I was immediately intoxicated by the sport and was amazed by the way fencers moved and looked on the strip. It was an incredible experience to be taught by people who went to the Olympic Games. At that time, a goal like that wasn't even fathomable for me. I just mimicked the teachers I would see fencing and I would practice footwork drills that they gave me in the basement of my house. Before time I was had become one of the strongest in my class.

==Fencing career==

===Youth fencing===
Bratton was invited to join the PWF Elite Athlete Scholarship program. Under the tutelage of Dr. Aladar Kogler (then the U.S. National Men's épée coach), Bratton was placed under a strict training regimen, including group and private classes, along with training camps around the globe with some of the best youth fencers in the world.

In 2000, Bratton began training with Hungarian fencing coach, Kornel Udvarhelyi. Under Udvarhelyi, Bratton was able to harness his natural speed and strength and qualified for the first of his six Junior World Championship performances. Ranked as the number one American fencer under 17 and the number 3 fencer under 20, it was here that Bratton was able to make his first impact on the international stage when, at age 16, he would win the bronze medal at the event becoming one of the first Americans to do so in almost 25 years.

Prior to college, Bratton was a member of the 2002 Junior/Cadet United States World Championship Fencing Team.

===Collegiate career===
In 2002, with his successes along the Junior – and now Senior – fencing circuit adding up, Bratton would become one of the top men's épée recruits for the 2003 season, being courted by fencing programs across the country. Ultimately, in order to continue training in a manner that he had been accustomed, and to continue to work with the network of support that had surrounded him in New York, Bratton chose to attend St. John's University in the Fall of 2003.

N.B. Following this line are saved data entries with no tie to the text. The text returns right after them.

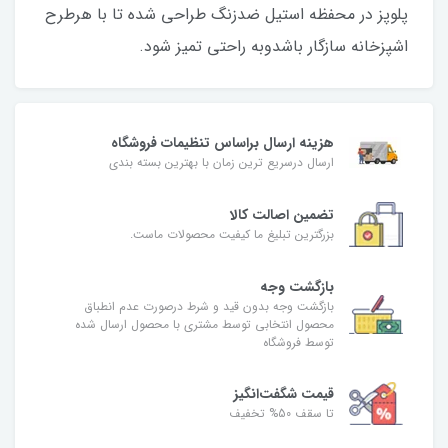
پلوپز در محفظه استیل ضدزنگ طراحی شده تا با هرطرح
اشپزخانه سازگار باشدوبه راحتی تمیز شود.
هزینه ارسال براساس تنظیمات فروشگاه
ارسال درسریع ترین زمان با بهترین بسته بندی
تضمین اصالت کالا
بزرگترین تبلیغ ما کیفیت محصولات ماست.
بازگشت وجه
بازگشت وجه بدون قید و شرط درصورت عدم انطباق
محصول انتخابی توسط مشتری با محصول ارسال شده
توسط فروشگاه
قیمت شگفت‌انگیز
تا سقف 50% تخفیف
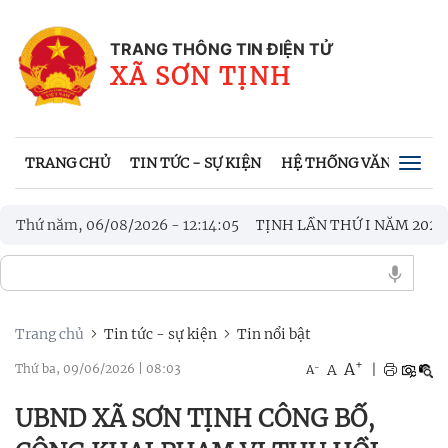
TRANG THÔNG TIN ĐIỆN TỬ
XÃ SƠN TỊNH
TRANG CHỦ
TIN TỨC - SỰ KIỆN
HỆ THỐNG VĂN BẢN
Togg
navig
ỀN THỐNG XÃ SƠN TỊNH LẦN THỨ I NĂM 2026
Thứ năm, 06/08/2026
-
12
:
14
:
08
BẾ M
ĨA TÌNH TRI ÂN CÁC GIA ĐÌNH CHÍNH SÁCH
Trang chủ
Tin tức - sự kiện
Tin nổi bật
+
A
-
A
|
Thứ ba, 09/06/2026
|
08:03
A
UBND XÃ SƠN TỊNH CÔNG BỐ,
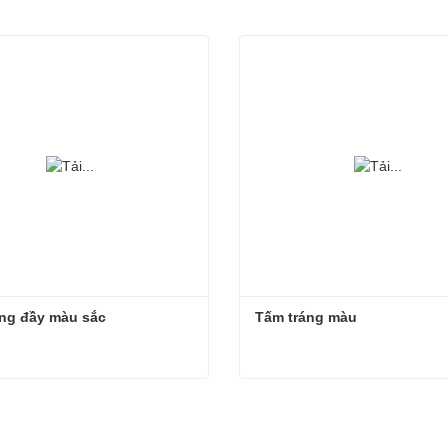
áng đầy màu sắc
Tấm tráng màu
ng đầy màu sắc
Tấm tráng màu
 hệ ngay
Liên hệ ngay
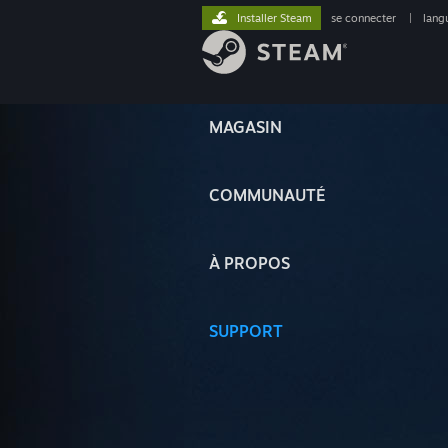
Installer Steam
se connecter
|
lang
MAGASIN
COMMUNAUTÉ
À PROPOS
SUPPORT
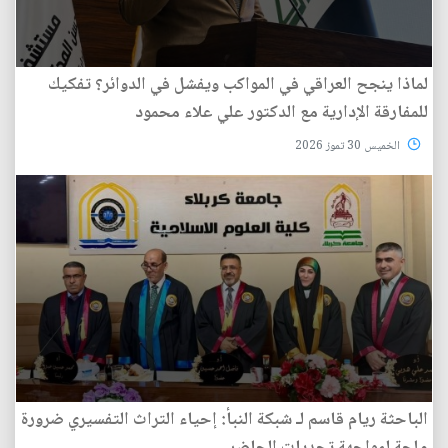
لماذا ينجح العراقي في المواكب ويفشل في الدوائر؟ تفكيك
للمفارقة الإدارية مع الدكتور علي علاء محمود
الخميس 30 تموز 2026
الباحثة ريام قاسم لـ شبكة النبأ: إحياء التراث التفسيري ضرورة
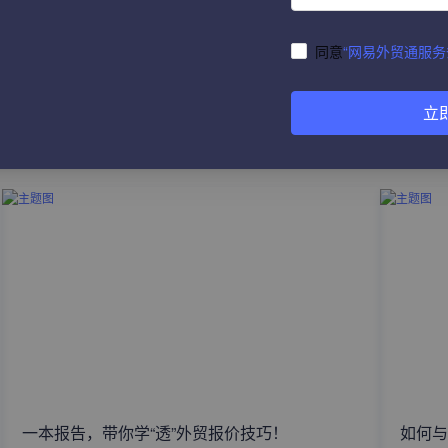
同意
“网易外贸通服务
立
热门文章
一本报告，带你学“透”外贸报价技巧！
如何与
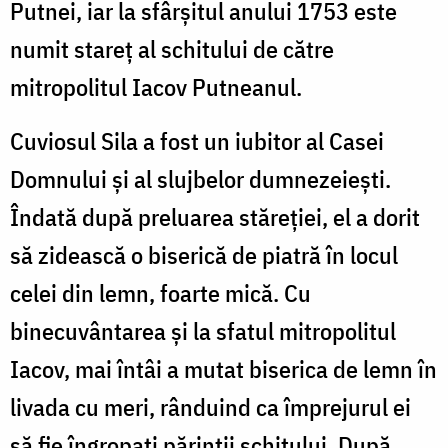
Putnei, iar la sfârșitul anului 1753 este
numit stareț al schitului de către
mitropolitul Iacov Putneanul.
Cuviosul Sila a fost un iubitor al Casei
Domnului și al slujbelor dumnezeiești.
Îndată după preluarea stăreţiei, el a dorit
să zidească o biserică de piatră în locul
celei din lemn, foarte mică. Cu
binecuvântarea şi la sfatul mitropolitul
Iacov, mai întâi a mutat biserica de lemn în
livada cu meri, rânduind ca împrejurul ei
să fie îngropaţi părinţii schitului. După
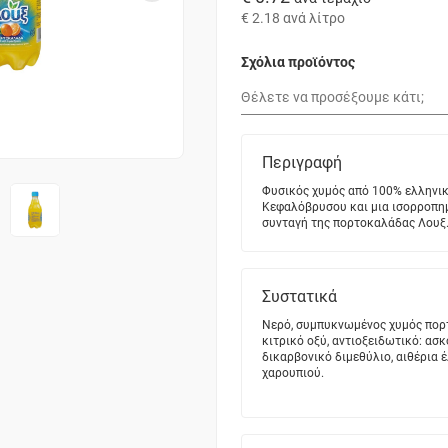
€ 2.18
ανά λίτρο
Σχόλια προϊόντος
Περιγραφή
Φυσικός χυμός από 100% ελληνικ
Κεφαλόβρυσου και μια ισορροπημ
συνταγή της πορτοκαλάδας Λουξ
Συστατικά
Νερό, συμπυκνωμένος χυμός πορτο
κιτρικό οξύ, αντιοξειδωτικό: ασκ
δικαρβονικό διμεθύλιο, αιθέρια 
χαρουπιού.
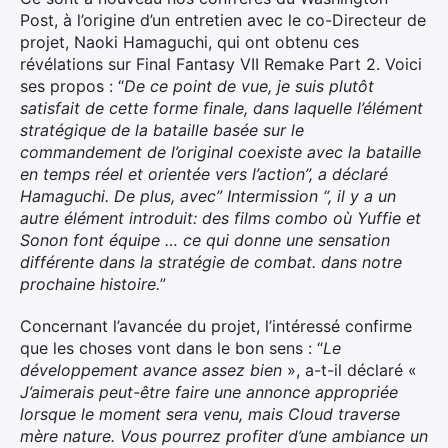
Post, à l’origine d’un entretien avec le co-Directeur de
projet, Naoki Hamaguchi, qui ont obtenu ces
révélations sur Final Fantasy VII Remake Part 2. Voici
ses propos : “
De ce point de vue, je suis plutôt
satisfait de cette forme finale, dans laquelle l’élément
stratégique de la bataille basée sur le
commandement de l’original coexiste avec la bataille
en temps réel et orientée vers l’action”, a déclaré
Hamaguchi. De plus, avec” Intermission “, il y a un
autre élément introduit: des films combo où Yuffie et
Sonon font équipe … ce qui donne une sensation
différente dans la stratégie de combat. dans notre
prochaine histoire.
”
Concernant l’avancée du projet, l’intéressé confirme
que les choses vont dans le bon sens : “
Le
développement avance assez bien
», a-t-il déclaré «
J’aimerais peut-être faire une annonce appropriée
lorsque le moment sera venu, mais Cloud traverse
mère nature. Vous pourrez profiter d’une ambiance un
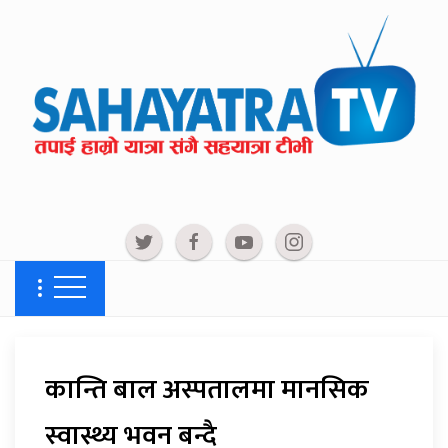
कान्ति बाल अस्पतालमा मानसिक
स्वास्थ्य भवन बन्दै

He led the 2007 St John's University fencing team to fourth place at the 2007 NCAA tournament, with an individual silver medal in épée. Awarded a full athletic scholarship, Benjamin went on to earn a master's degree in Psychology while working to leave his mark on the NCAA fencing circuit and also accomplishing his goal of making his first US National Team. Under the guidance of Red Storm coach Yuri Gelman, Bratton was able to successfully balance academics and athletic aspirations. Over the course of the next four years, Bratton would be named to the All-American team three times, with two individual silver medals and one silver team medal at the NCAA Fencing Championships.

In addition, upon his commencement from the St. Johns University, Bratton was awarded the Frank G. Haggerty trophy which is bestowed upon the “outstanding student athlete of the year”.